By Bob Walsh

A dirty little secret is out, thanks to Andy Brice, and it’s about time. For years, more than a few of the directory sites handing out awards have been little more than scams, awarding “5 Star!” ratings to any and all microISVs who would submit their software. Yet we as industry have been more than willing to scarf up any and all “awards” to try to build up our credibility like the “real” software companies out there.

By any, I mean any: Andy submitted a text file with the words “this program does nothing at all” repeated a few times and then renamed as an .exe. The PAD file that described the software contains the description “This program does nothing at all”. The name of the program was awardmestars.

Already, awardmestars has “won” 16 5-star ratings. Here’s the Hall of Shame so far:

The Hall of Shame:


What’s in some ways worse is that of the 1,033 sites he submitted to (How did he submit to so many sites? Keep reading), 218 list awardmestars in their directories.

Is it any wonder microISV/shareware software has to battle against the perception of shabby software? How many unsuspecting people whose only crime was a willingness to look at software from “alternative” companies like ours are sucked in with this kind of scam? How many figure out that these awards are crap, that most of the software that gets these awards are crap and never go near microISV software again? Too, too many.

The “award” count will probably go higher – 394 sites are pending. There is some good news; 421 sites rightfully rejected awardmestars. They deserve our praise – I hope Andy publishes several followup posts, including the names of the directories that rejected awardmestars – these are the directories we as an industry want to do business with.
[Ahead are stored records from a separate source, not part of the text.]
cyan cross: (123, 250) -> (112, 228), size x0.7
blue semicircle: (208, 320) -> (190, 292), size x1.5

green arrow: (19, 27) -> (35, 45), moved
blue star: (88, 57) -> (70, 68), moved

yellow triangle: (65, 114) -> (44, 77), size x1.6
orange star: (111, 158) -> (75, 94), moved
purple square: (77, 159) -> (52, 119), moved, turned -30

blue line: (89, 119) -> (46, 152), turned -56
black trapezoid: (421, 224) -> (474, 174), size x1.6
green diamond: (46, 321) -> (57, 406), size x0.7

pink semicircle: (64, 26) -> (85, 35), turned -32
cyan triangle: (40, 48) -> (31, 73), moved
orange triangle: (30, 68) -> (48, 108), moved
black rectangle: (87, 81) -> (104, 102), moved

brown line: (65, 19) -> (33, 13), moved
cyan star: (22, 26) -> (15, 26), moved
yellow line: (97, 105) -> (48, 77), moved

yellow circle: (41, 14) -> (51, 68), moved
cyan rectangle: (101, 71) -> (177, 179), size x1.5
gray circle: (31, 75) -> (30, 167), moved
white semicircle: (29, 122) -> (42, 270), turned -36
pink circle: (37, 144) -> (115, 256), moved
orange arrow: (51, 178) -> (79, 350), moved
First off, Andy has done a good and noble thing here and deserves the thanks of every microISV out there. These rip off scam artist sites are another form of Google AdWords spam sites – at our expense. This sort of crap has gotten so bad you have spam blogs like this one ripping off kiddie-script posts like this one on how to start these scam/spam directories.

Second, kudos to Mykola Rudenko’s submission service for helping Andy do his bit of detection. I can only hope Mykola offers an option – call it the Andy Option – of submitting to either everyone but those fake directories Andy has uncovered, or those directories who rightfully rejected awardmestars.
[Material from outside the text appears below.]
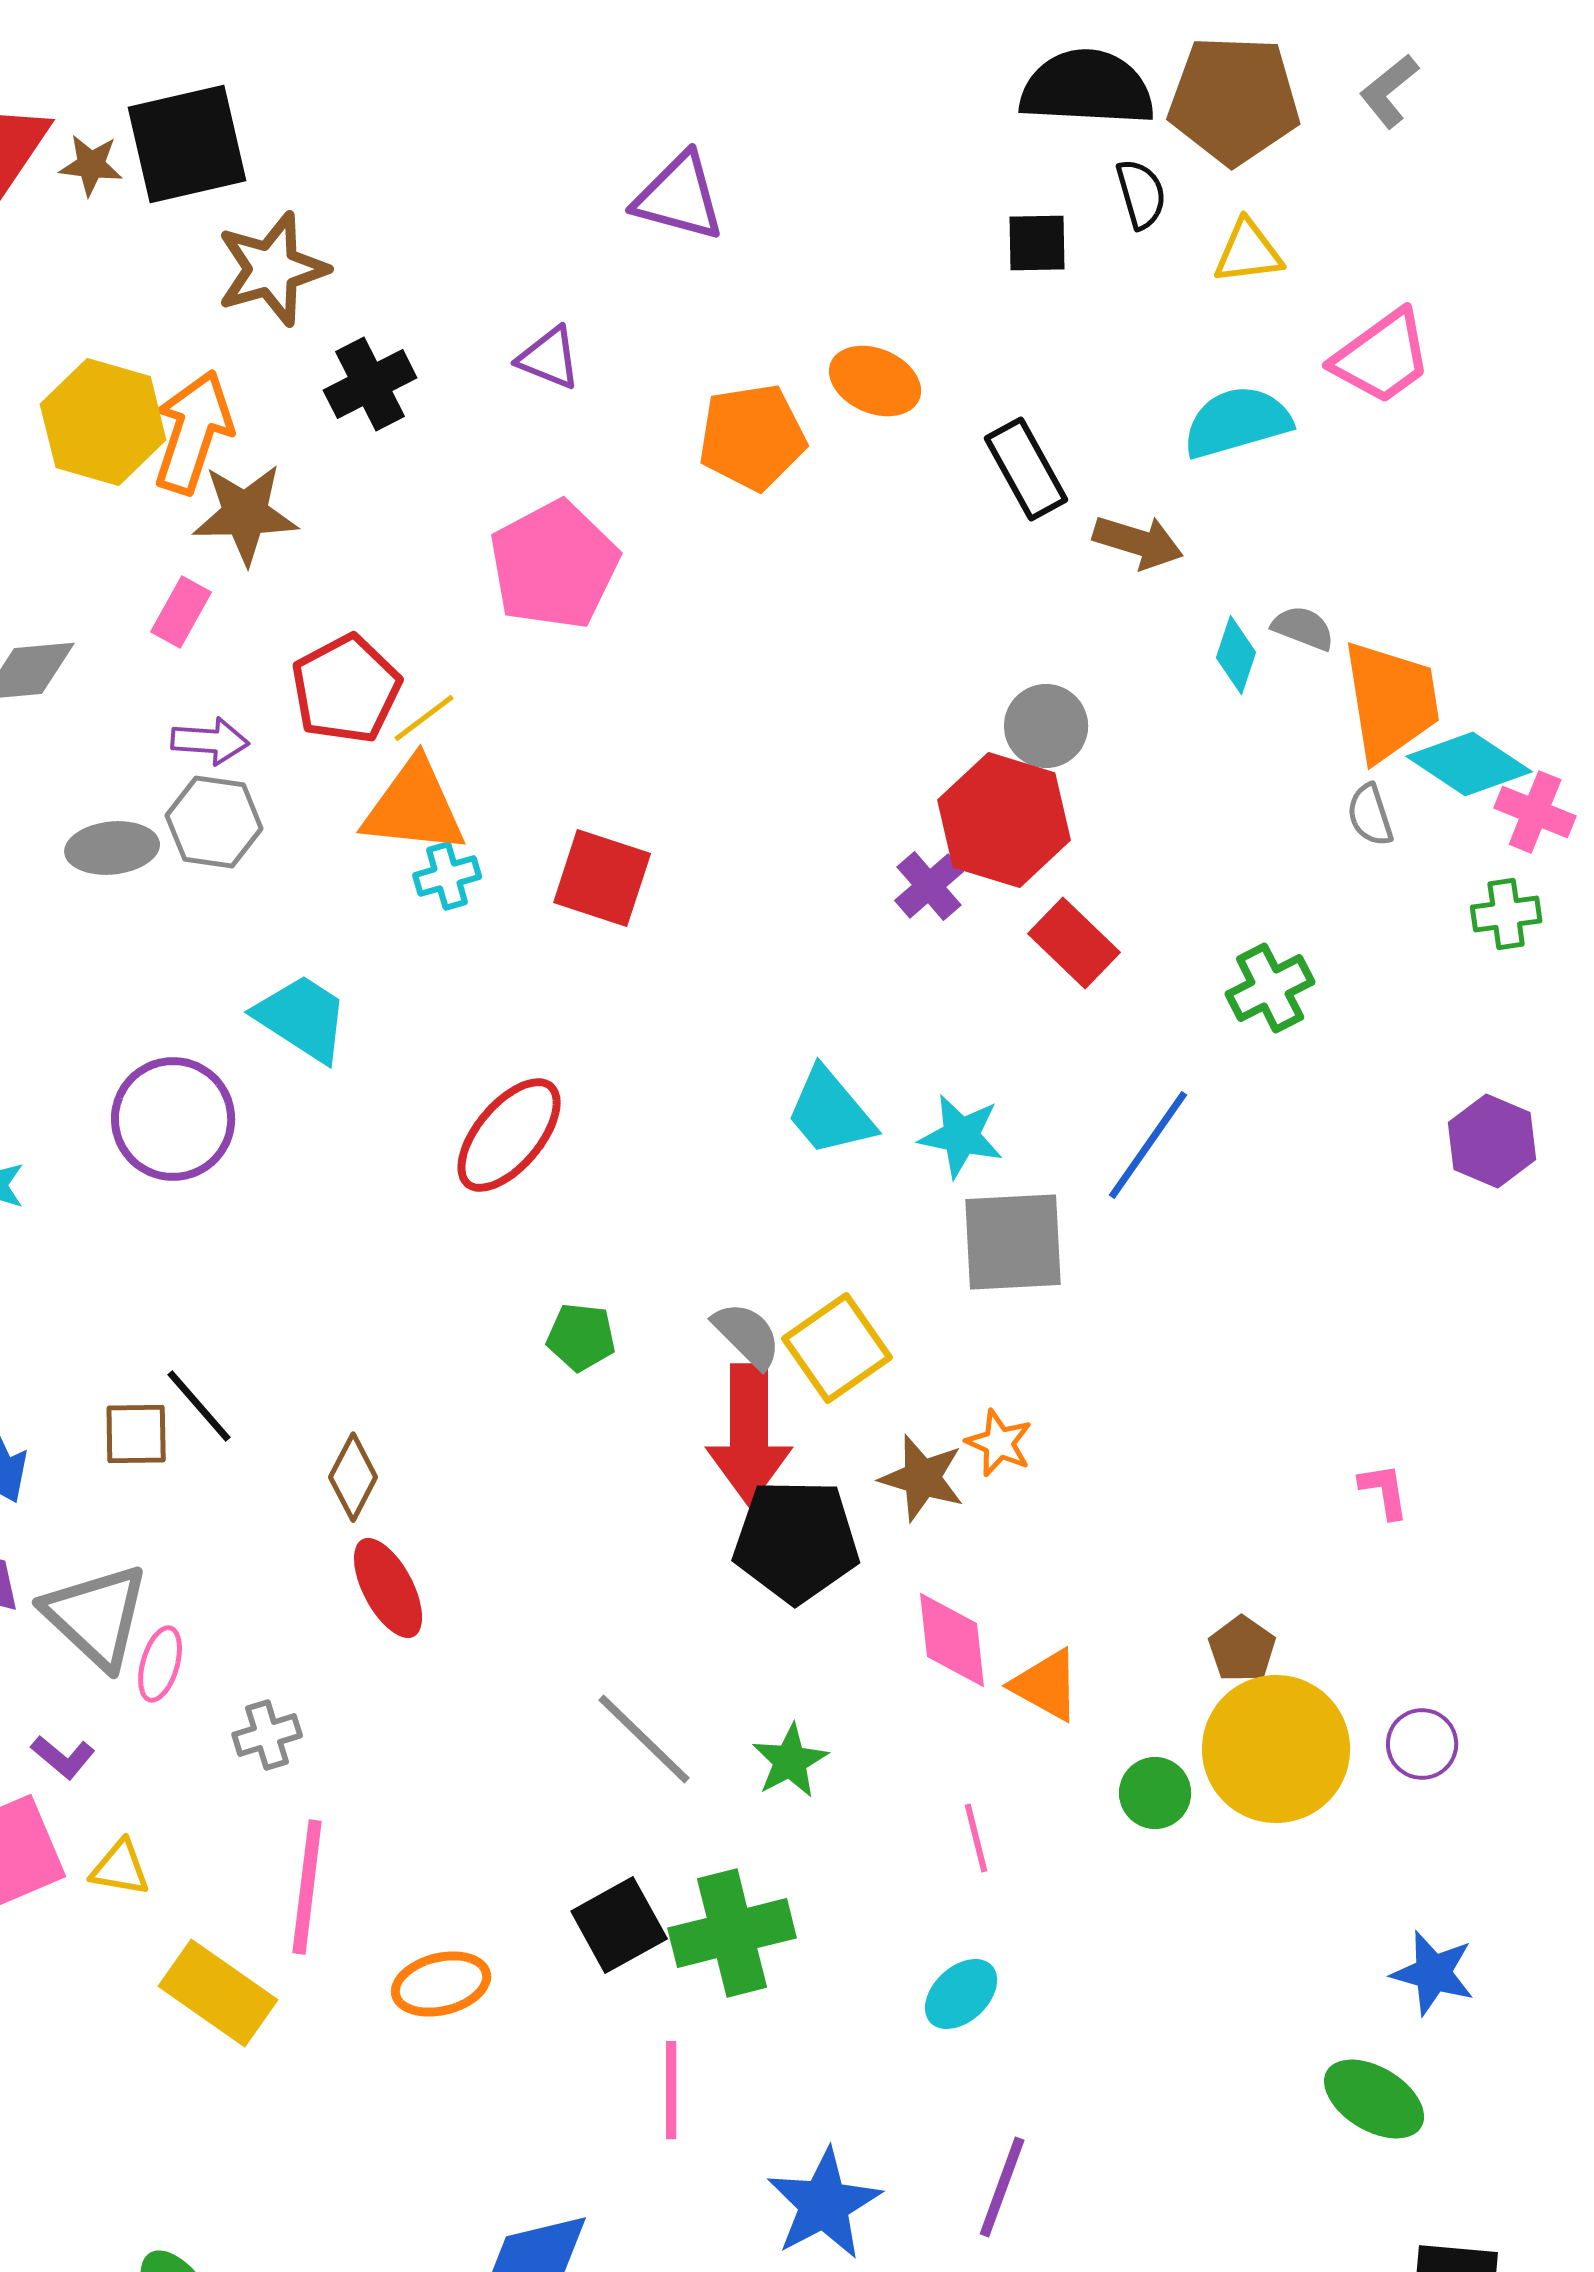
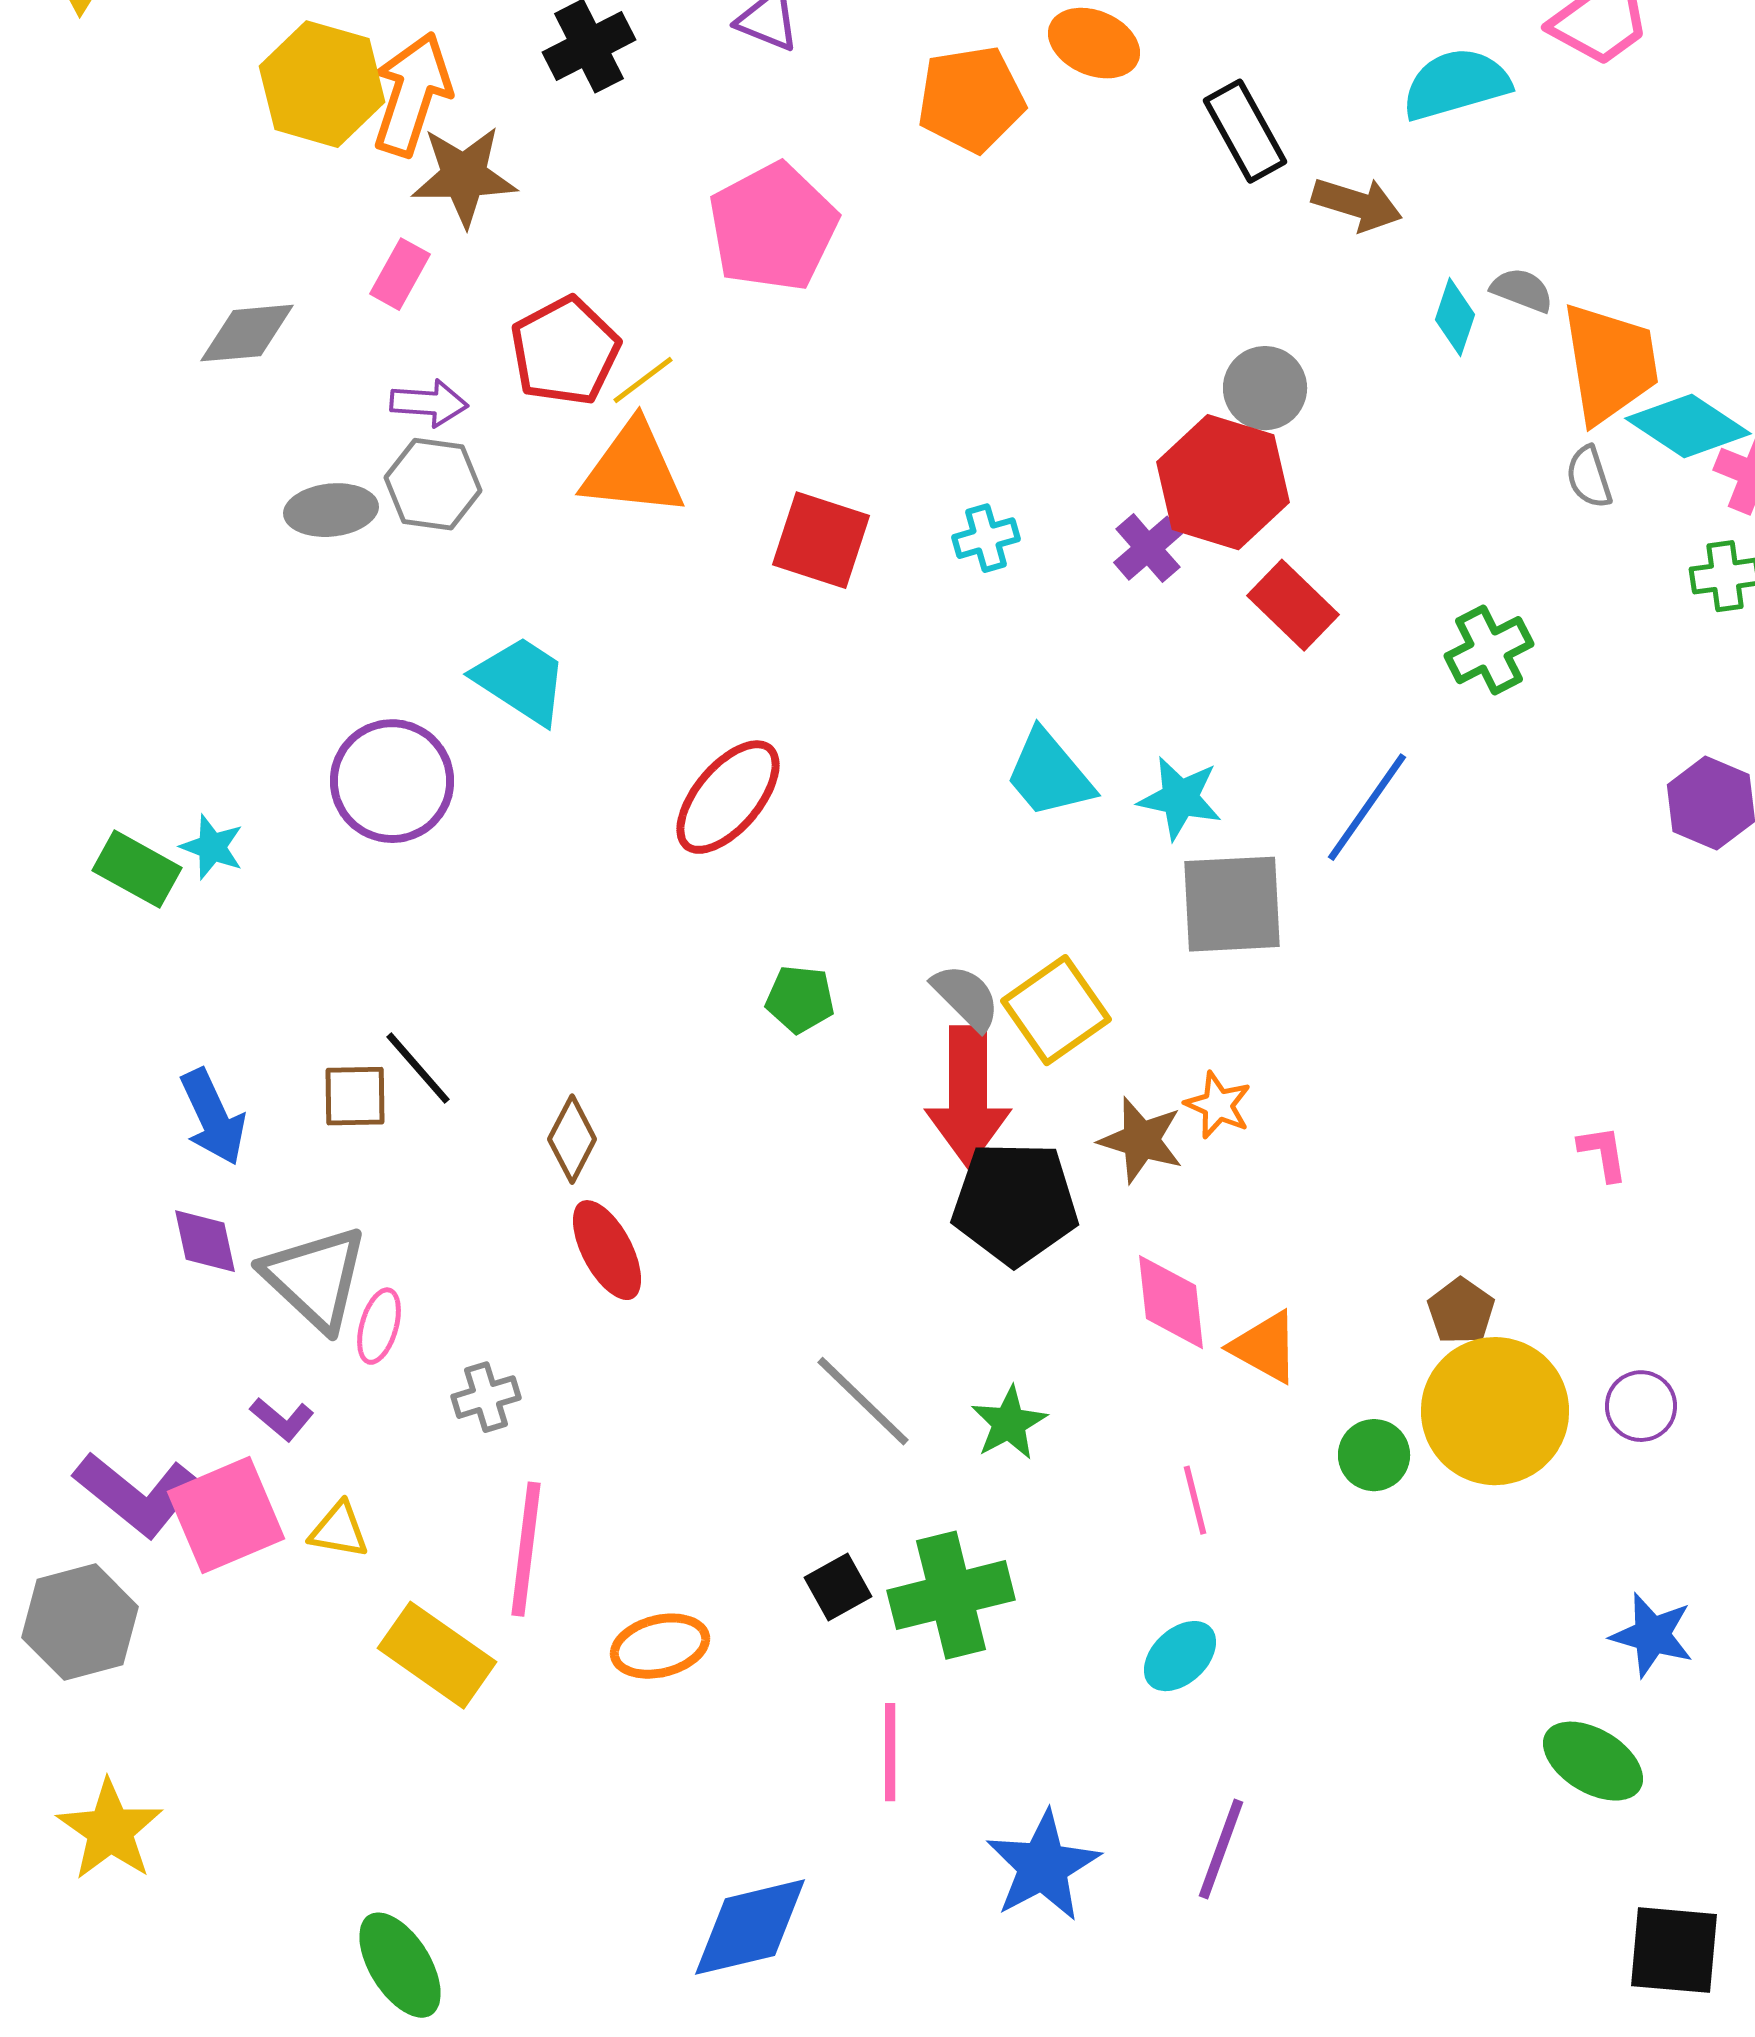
cyan cross: (447, 876) -> (986, 538), moved
black square: (619, 1925) -> (838, 1587), size x0.7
Third, Silence is consent. We as microISVs need and should link to Andy’s post today and condemn in no uncertain terms these fake directories for the sake of our own companies. I’ve known Andy for several years since he was kind enough to let me interview him for my first book, through all his posts at Business of Software, through the European ShareWare Conference and now his blog: he is a straight shooter, he is reporting accurately his data. I believe him.

Fourth, if you have any of these “awards” on your site, take them down today. This dirty little practice will soon be the leper’s bell of the microISV software industry – get rid of them now.

Fifth, Andy’s post is a perfect example of citizen journalism. Here’s a story that would never make it past a newspaper editor in a million years: a) most would not even get what it’s about, b) it would not be considered “news” because it doesn’t have two talking heads on either side, c) newspapers hate the Blogosphere because it’s killing them.

In fact, the only way you’ll see this story in the Mainstream Media is if they sex it up/frack it up: “Shareware dangerous, says UK scientist” – kind of thing. The only way to stop that is if we as an industry get vocal now.

Every industry, market, institution, organization has their dirty little secrets: it’s up to the people who make up these entities to shine an antiseptic light in the form of public attention and knowledge on these insects before they corrupt further. Are you part of the problem or part of the solution?

6 thoughts on “A dirty little secret rightfully exposed.

  1. I award this blog 5 stars !
    It is your CIVIC DUTY to link to this blog NOW and give this guy more hits!!!!

  2. Thank you Bob (and top work Andy! of course)

    The award scam is a sad one, and only brings down the perceived value of ISV’s.

    Also i like the branding make-over. 47 hats is a good name — beyond it’s actual meaning it adds in that mysterious power that prime numbers seem to have: 7 thinking hats, 7 habits of., 37 signals, 43 folders, route 67, 101 uses for a dead cat… and so on. Prime numbers have some unexpected appeal.